Operating a data center requires more than just good planning – it also calls for effective management and regular process audits
Early this year, a data center located in a desert of all places suffered major damage when a roof drainage channel in an internal wall became blocked and left the IT space knee-deep in water.
Although the center was correctly equipped with subfloor sensors that provided the proper early warning, the management personnel failed to respond quickly enough due to a lack of instructions on what action to take. Specifically, there was no indication in the documentation of who to contact in the event of water ingress.
Before embarking on the costly and specialist planning of secure and reliable data centers with redundant power and climate systems, it is therefore essential – as this example clearly shows – that all operating procedures be fully developed by the time the facility is handed over to the operator. Only then is it possible to ensure that the required availability is actually guaranteed through effective, practical measures.
Components, such as cooling equipment and power supplies, are usually operated via general building management systems (BMS). These integrated control systems and associated alarm consoles are often deployed on a local basis only, i.e., each location is managed separately, with no enterprise-wide control. As a result, it is usually not possible to monitor data centers remotely or develop a hierarchical system that incorporates all locations. The “umbrella” systems developed to address this problem have made very little impact on the market thus far – mainly on account of their technical limitations and cost. It is not readily possible to use conventional, local building management systems either to create and maintain processes with continuous updating of key information, such as contact persons, or to monitor and control IT infrastructure components. Instead, the best available option for running data center facilities is the category of dedicated software solutions known as data center infrastructure management tools (DCIM).
DCIM tools are a pivotal requirement for reliable and efficient management of data center resources. Linking building engineering systems with the IT infrastructure, they provide valid and up-to-date information that enables users to make the right decisions every time.
The documentation and planning of relevant building systems and IT infrastructure using DCIM tools is not an end in itself. Rather, it is the basic prerequisite for reliable data center operation. The primary aim is proactive fault prevention rather than reactive fault correction. Complete and accurate documentation of the entire current path enables data center planners to avoid the accidental overloading of fuses, power supplies, generators, etc. Knowing the location and specifications of all energy-consuming devices in a particular zone allows for accurate evaluation of heat output and thus reliable calculation of cooling requirements. Potential hotspots are identified and avoided before they can become a problem.
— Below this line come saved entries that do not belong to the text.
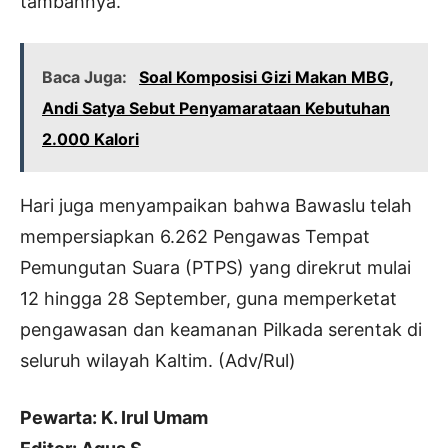
tambahnya.
Baca Juga:
Soal Komposisi Gizi Makan MBG,
Andi Satya Sebut Penyamarataan Kebutuhan
2.000 Kalori
Hari juga menyampaikan bahwa Bawaslu telah
mempersiapkan 6.262 Pengawas Tempat
Pemungutan Suara (PTPS) yang direkrut mulai
12 hingga 28 September, guna memperketat
pengawasan dan keamanan Pilkada serentak di
seluruh wilayah Kaltim. (Adv/Rul)
Pewarta: K. Irul Umam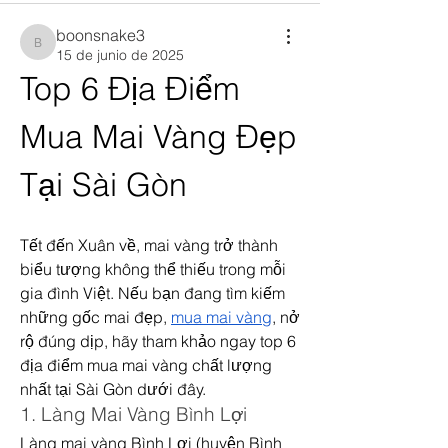
boonsnake3
boonsnake3
15 de junio de 2025
Top 6 Địa Điểm 
Mua Mai Vàng Đẹp 
Tại Sài Gòn
Tết đến Xuân về, mai vàng trở thành 
biểu tượng không thể thiếu trong mỗi 
gia đình Việt. Nếu bạn đang tìm kiếm 
những gốc mai đẹp, 
mua mai vàng
, nở 
rộ đúng dịp, hãy tham khảo ngay top 6 
địa điểm mua mai vàng chất lượng 
nhất tại Sài Gòn dưới đây.
1. Làng Mai Vàng Bình Lợi
Làng mai vàng Bình Lợi (huyện Bình 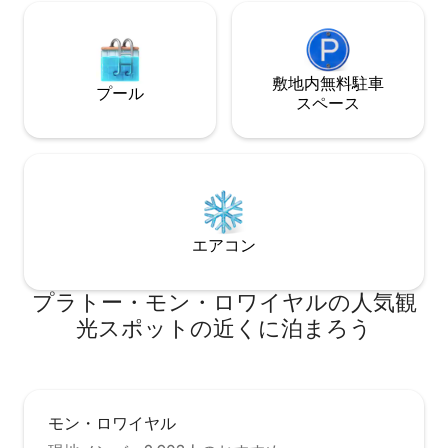
敷地内無料駐⁠車
プール
ス⁠ペ⁠ー⁠ス
エアコン
プラトー・モン・ロワイヤルの人気観
光スポットの近くに泊まろう
モン・ロワイヤル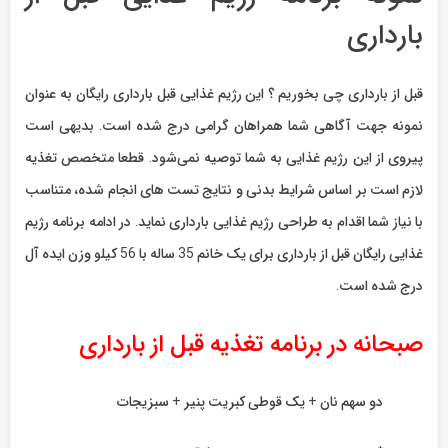
بارداری
قبل از بارداری چی بخوریم ؟ این رژیم غذایی قبل بارداری رایگان به عنوان
نمونه جهت آگاهی شما همراهان گرامی درج شده است. بدیهی است
پیروی از این رژیم غذایی به شما توصیه نمی‌شود. قطعا متخصص تغذیه
لازم است بر اساس شرایط بدنی و نتایج تست های انجام شده، متناسب
با نیاز شما اقدام به طراحی رژیم غذایی بارداری نماید. در ادامه برنامه رژیم
غذایی رایگان قبل از بارداری برای یک خانم 35 ساله با 56 کیلو وزن ایده آل
درج شده است.
صبحانه در برنامه تغذیه قبل از بارداری
دو سهم نان + یک قوطی کبریت پنیر + سبزیجات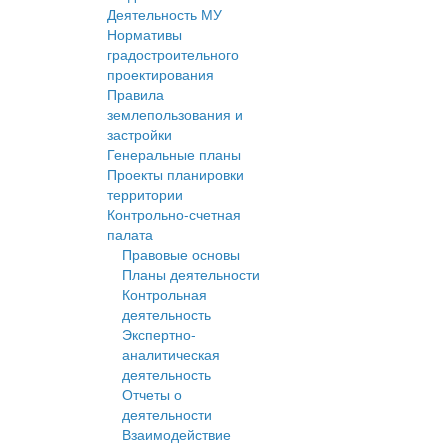
Деятельность МУ
Нормативы
градостроительного
проектирования
Правила
землепользования и
застройки
Генеральные планы
Проекты планировки
территории
Контрольно-счетная
палата
Правовые основы
Планы деятельности
Контрольная
деятельность
Экспертно-
аналитическая
деятельность
Отчеты о
деятельности
Взаимодействие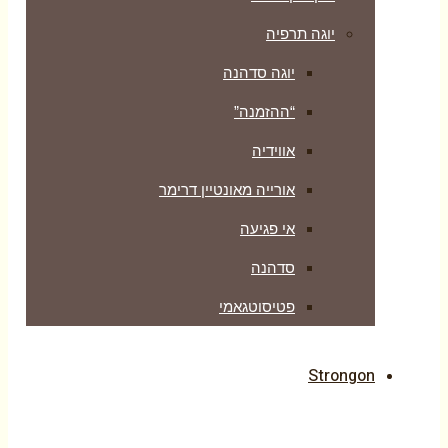
יוגה תרפיה
יוגה סדהנה
“ההזמנה”
אווידיה
אורייה מאונטיין דרימר
אי פגיעה
סדהנה
פטיסוטגאמי
Strongon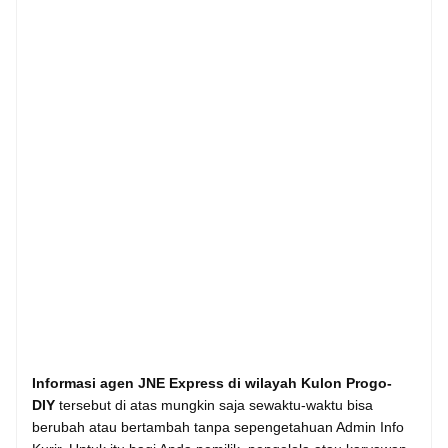
Informasi agen JNE Express di wilayah Kulon Progo-
DIY
tersebut di atas mungkin saja sewaktu-waktu bisa
berubah atau bertambah tanpa sepengetahuan Admin Info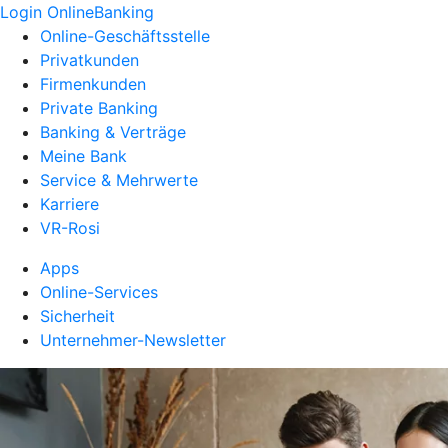
Login OnlineBanking
Online-Geschäftsstelle
Privatkunden
Firmenkunden
Private Banking
Banking & Verträge
Meine Bank
Service & Mehrwerte
Karriere
VR-Rosi
Apps
Online-Services
Sicherheit
Unternehmer-Newsletter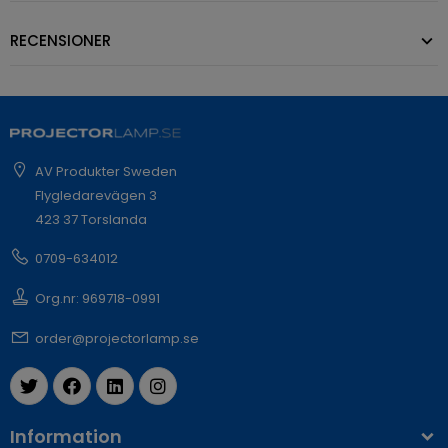
RECENSIONER
AV Produkter Sweden
Flygledarevägen 3
423 37 Torslanda
0709-634012
Org.nr: 969718-0991
order@projectorlamp.se
Information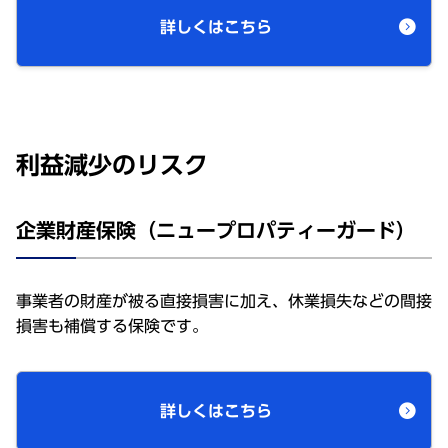
詳しくはこちら
利益減少のリスク
企業財産保険（ニュープロパティーガード）
事業者の財産が被る直接損害に加え、休業損失などの間接
損害も補償する保険です。
詳しくはこちら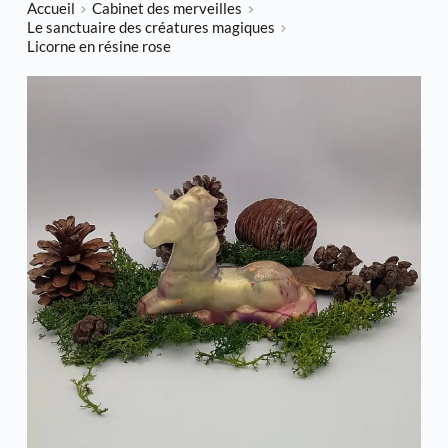
Accueil
Cabinet des merveilles
Le sanctuaire des créatures magiques
Licorne en résine rose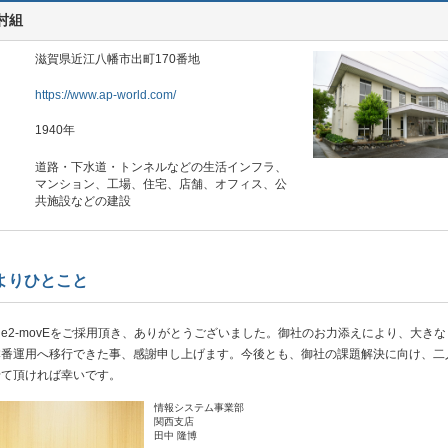
村組
滋賀県近江八幡市出町170番地
https://www.ap-world.com/
1940年
道路・下水道・トンネルなどの生活インフラ、
マンション、工場、住宅、店舗、オフィス、公
共施設などの建設
よりひとこと
2-movEをご採用頂き、ありがとうございました。御社のお力添えにより、大きな
本番運用へ移行できた事、感謝申し上げます。今後とも、御社の課題解決に向け、二
せて頂ければ幸いです。
情報システム事業部
関西支店
田中 隆博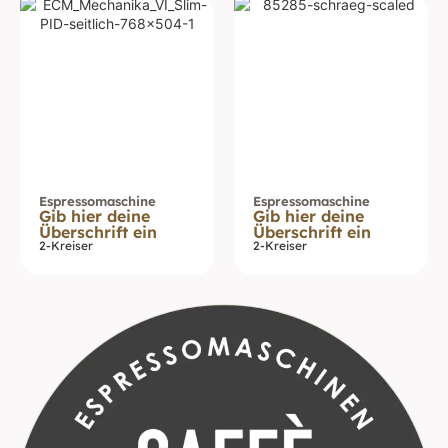
Espressomaschine
Espressomaschine
Gib hier deine
Gib hier deine
Überschrift ein
Überschrift ein
2-Kreiser
2-Kreiser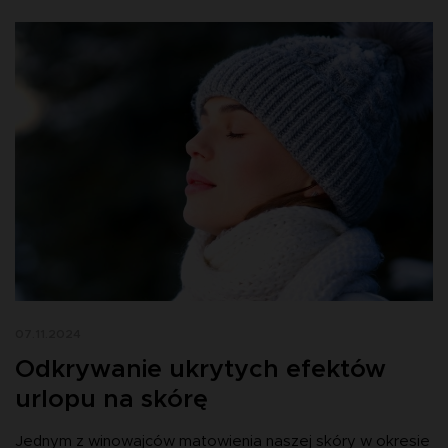
07.11.2024
Odkrywanie ukrytych efektów
urlopu na skórę
Jednym z winowajców matowienia naszej skóry w okresie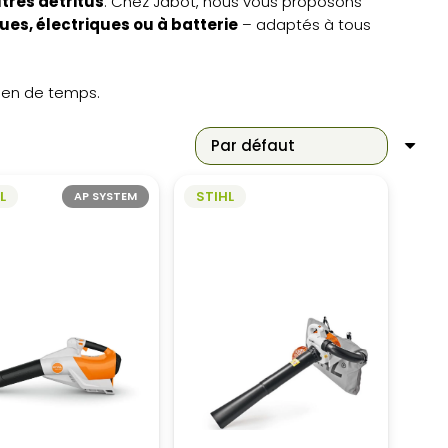
utres détritus
. Chez Jabot, nous vous proposons
ues, électriques ou à batterie
– adaptés à tous
rien de temps.
L
STIHL
AP SYSTEM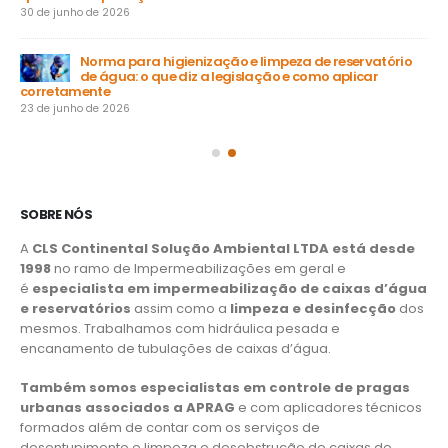
30 de junho de 2026
Norma para higienização e limpeza de reservatório
de água: o que diz a legislação e como aplicar
15 
corretamente
23 de junho de 2026
SOBRE NÓS
A
CLS Continental Solução Ambiental LTDA está desde
1998
no ramo de Impermeabilizações em geral e
é
especialista em impermeabilização de caixas d’água
e reservatórios
assim como a
limpeza e desinfecção
dos
mesmos. Trabalhamos com hidráulica pesada e
encanamento de tubulações de caixas d’água.
Também somos especialistas em controle de pragas
urbanas associados a APRAG
e com aplicadores técnicos
formados além de contar com os serviços de
desentupimento e limpeza e desobstrução de caixas de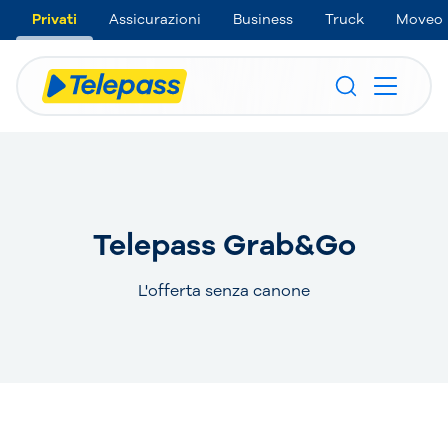
Privati
Assicurazioni
Business
Truck
Moveo
Telepass Grab&Go
L'offerta senza canone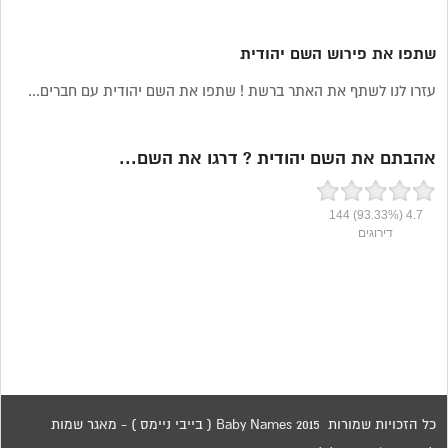
שתפו את פירוש השם יהודית
עזרו לנו לשתף את האתר ברשת ! שתפו את השם יהודית עם חברים...
אהבתם את השם יהודית ? דרגו את השם...
144
(93.33%)
4.7
דירוגים
כל הזכויות שמורות 2015 Baby Names ( בייבי ניימס ) - מאגר שמות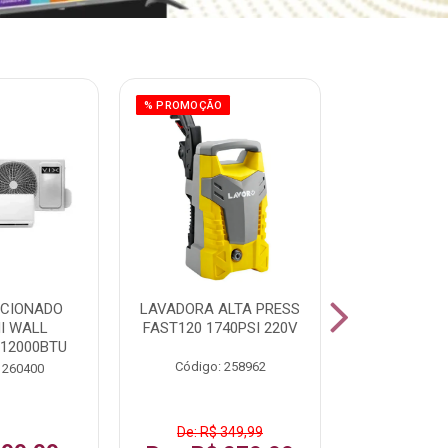
% PROMOÇÃO
ICIONADO
LAVADORA ALTA PRESS
CLIMATIZ
HI WALL
FAST120 1740PSI 220V
JUMBO 75L
 12000BTU
Código: 258962
Código:
 260400
De: R$ 349,99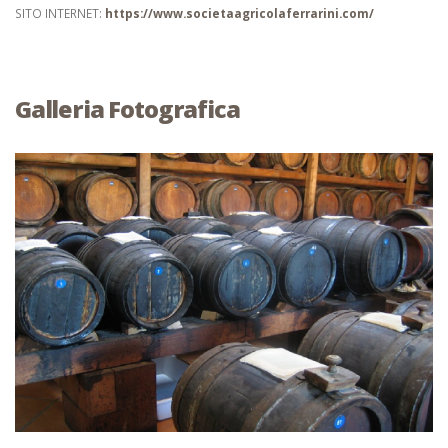
SITO INTERNET:
https://www.societaagricolaferrarini.com/
Galleria Fotografica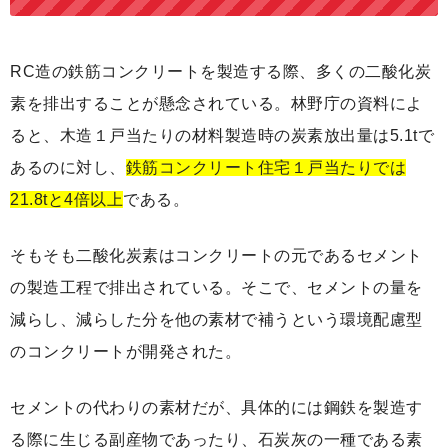
RC造の鉄筋コンクリートを製造する際、多くの二酸化炭
素を排出することが懸念されている。林野庁の資料によ
ると、木造１戸当たりの材料製造時の炭素放出量は5.1tで
あるのに対し、
鉄筋コンクリート住宅１戸当たりでは
21.8tと4倍以上
である。
そもそも二酸化炭素はコンクリートの元であるセメント
の製造工程で排出されている。そこで、セメントの量を
減らし、減らした分を他の素材で補うという環境配慮型
のコンクリートが開発された。
セメントの代わりの素材だが、具体的には鋼鉄を製造す
る際に生じる副産物であったり、石炭灰の一種である素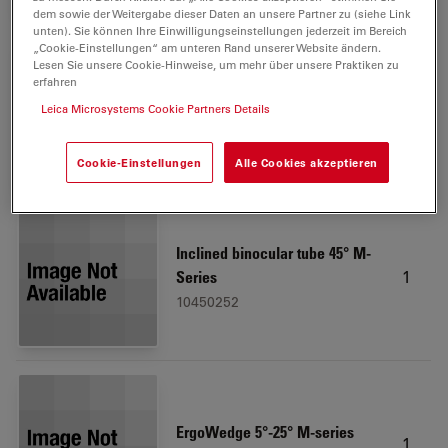
dem sowie der Weitergabe dieser Daten an unsere Partner zu (siehe Link
unten). Sie können Ihre Einwilligungseinstellungen jederzeit im Bereich
„Cookie-Einstellungen“ am unteren Rand unserer Website ändern.
Lesen Sie unsere Cookie-Hinweise, um mehr über unsere Praktiken zu
erfahren
Leica LED3000 RL, 58 mm
1
Leica Microsystems Cookie Partners Details
10450271
Cookie-Einstellungen
Alle Cookies akzeptieren
Inclined binocular tube 45° M-
1
Series
10450252
ErgoWedge 5°-25° M-series
1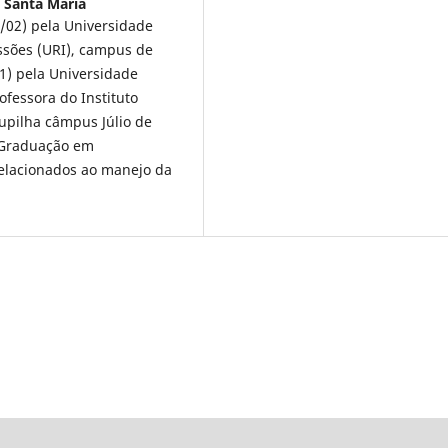
 Santa Maria
/02) pela Universidade
ssões (URI), campus de
1) pela Universidade
fessora do Instituto
upilha câmpus Júlio de
-Graduação em
elacionados ao manejo da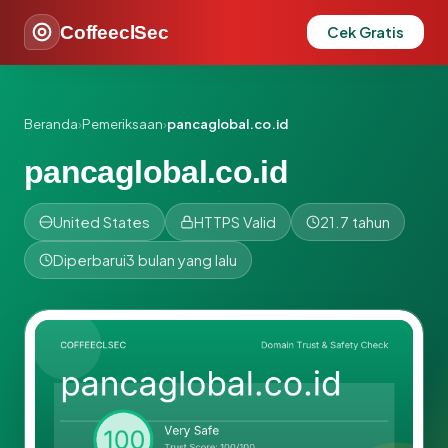
CoffeeclSec
Cek Gratis
Beranda
›
Pemeriksaan
›
pancaglobal.co.id
pancaglobal.co.id
United States
HTTPS Valid
21.7 tahun
Diperbarui
3 bulan yang lalu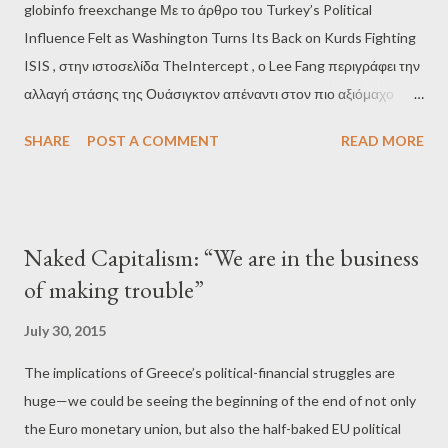
Εσόδων. Υποθέτουμε πως η παράλειψη της μη αναπαραγωγής
globinfo freexchange Με το άρθρο του Turkey’s Political
της σχετικής καταγγελίας έγινε κατά λάθος και όχι από… δόλο.
Influence Felt as Washington Turns Its Back on Kurds Fighting
Εμμέσως πλην σαφώς ο Γ. Βαρουφάκης απο...
ISIS , στην ιστοσελίδα TheIntercept , ο Lee Fang περιγράφει την
αλλαγή στάσης της Ουάσιγκτον απέναντι στον πιο αξιόμαχο
εχθρό των τρομοκρατών του ISIS, δηλαδή των Κούρδων
SHARE
POST A COMMENT
READ MORE
ανταρτών, υπό την πίεση τμήματος του συντηρητικού
Αμερικανικού λόμπι που τροφοδοτείται από την Τουρκία. Όπως
αναφέρει χαρακτηριστικά ο Fang, η Τουρκία χρησιμοποιεί ένα
λόμπι που αποτελείται από ισχυρά ονόματα που υπήρξαν
Naked Capitalism: “We are in the business
κυβερνητικοί αξιωματούχοι στην Ουάσιγκτον, όπως οι πρώην
of making trouble”
Δημοκρατικοί νομοθέτες Dick Gephardt και Al Wynn, ο πρώην
Ρεπουμπλικάνος γερουσιαστής Tim Hutchinson, ο πρώην
July 30, 2015
διευθυντής της CIA Porter Goss και ο πρώην αξιωματούχος του
The implications of Greece’s political-financial struggles are
Λευκού Οίκου Denny Hastert. Στο λόμπι συμπεριλαμβάνονται η
huge—we could be seeing the beginning of the end of not only
νομική εταιρία Greenberg Traurig και η εταιρία μιντιακής
the Euro monetary union, but also the half-baked EU political
στρατηγικής Goldin Solutions. Όπως αποκαλύπτεται στο άρθρο,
Other benefits of using software tools include greater process efficiency and a reduced staff workload as the specifications issued by the relevant departments can be adhered to during every stage in the planning process. The results are secure operation within predefined limits and avoidance of critical load states or uneven load phases – even when changes are created and implemented by less experienced planning staff.
The latest DCIM tools include a number of fault-prevention functions, including maintenance management, preventive maintenance, and predictive analytics. The ability to analyze dependencies and “what-if” scenarios is important when it comes to identifying vulnerabilities. In worst-case scenarios, DCIM offers impact analysis options that help contain the fault while quickly identifying alternative routes or replacement systems. It is also possible to orchestrate the redirection of traffic to other, unaffected systems. And during post-fault recovery, DCIM provides useful restart procedures that minimize overall downtime.
DCIM tools not only ensure that data centers run smoothly, they also go one step further. The desire for efficient operation can often be at odds with the need for system stability. By offering a complete overview of all dependencies and resource utilization, DCIM tools enable users to identify systems that are not running efficiently or for which unnecessary redundancy is provided.
Summary: Good planning combined with deployment of DCIM tools and appropriate processes is a proven way of achieving both efficient operation and the highest possible levels of system availability. All processes must be audited regularly and all changes reflected in the overall concept. Here too, DCIM solutions are the tool of choice.